Wirtschaft und Industrie
Die Region um Heinsberg war und ist bis heute ein überwiegend ländlich geprägter Raum. Trotzdem kam es in der zweiten Hälfte des 19. Jahrhunderts im Zuge der Industriellen Revolution zu einem erheblichen Aufschwung der traditionellen Handwerke der Korbflechter und Holzschuhmacher. Nach Fertigstellung des für die Ansiedlung von Industrie damals generell sehr bedeutenden Eisenbahnanschlusses 1890 wurden in der Folgezeit auch einzelne größere Fabriken im Kreisgebiet eröffnet (Textil- und chemische Industrie).
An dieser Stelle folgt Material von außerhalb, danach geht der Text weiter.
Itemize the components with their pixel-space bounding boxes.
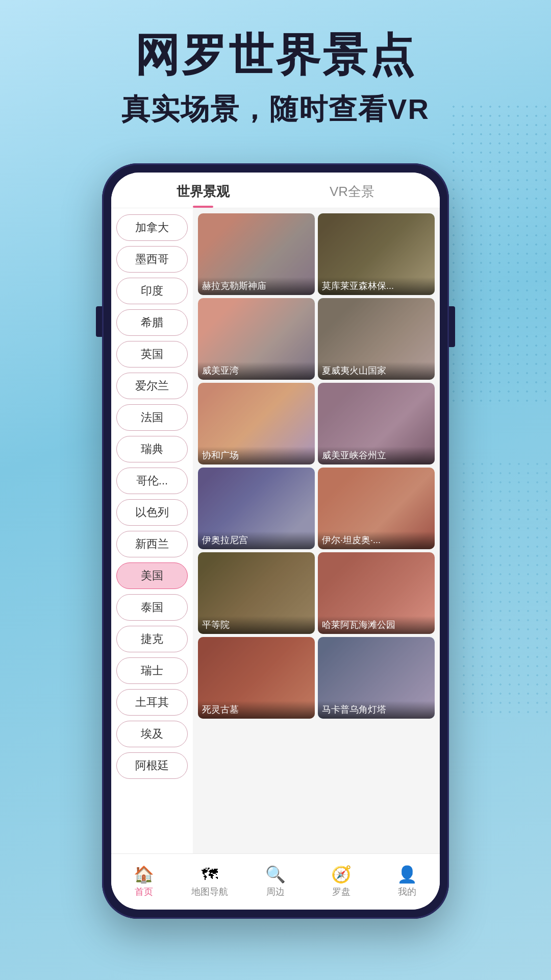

Diese Großbetriebe bzw. deren Nachfolger sind bis heute wichtige Arbeitgeber in der Region.
Siedlungsgeschichte
Das historische Zentrum der Stadt Heinsberg liegt auf einer Anhöhe der südlichen Rurauenterassen. Eine dauerhafte Besiedlung ist dabei erst ab dem 8. oder 9. Jahrhundert nachzuweisen, obwohl eine römische Straße durch den Stadtkern verläuft. Der erste "Herr von Heinsberg" ist erstmalig in einer Urkunde von 1085 erwähnt.
Kirchengeschichte
Bis zum 18. Jahrhundert hatten insbesondere die beiden Stifte in der Region erhebliche wirtschaftliche Bedeutung. Die geistlichen Einrichtungen waren im Vergleich zu den weltlichen Herren verhältnismäßig wohlhabend und übten auch politischen und wirtschaftlichen Einfluss als Grundbesitzer aus. Zudem widmete sich der Klerus auch gemeinnützigen Aufgaben wie beispielsweise dem Schulwesen in der Region. Unter französischer Besatzung wurde der weltliche Einfluss der Kirche 1802 von Napoleon ausgeschaltet (Säkularisation).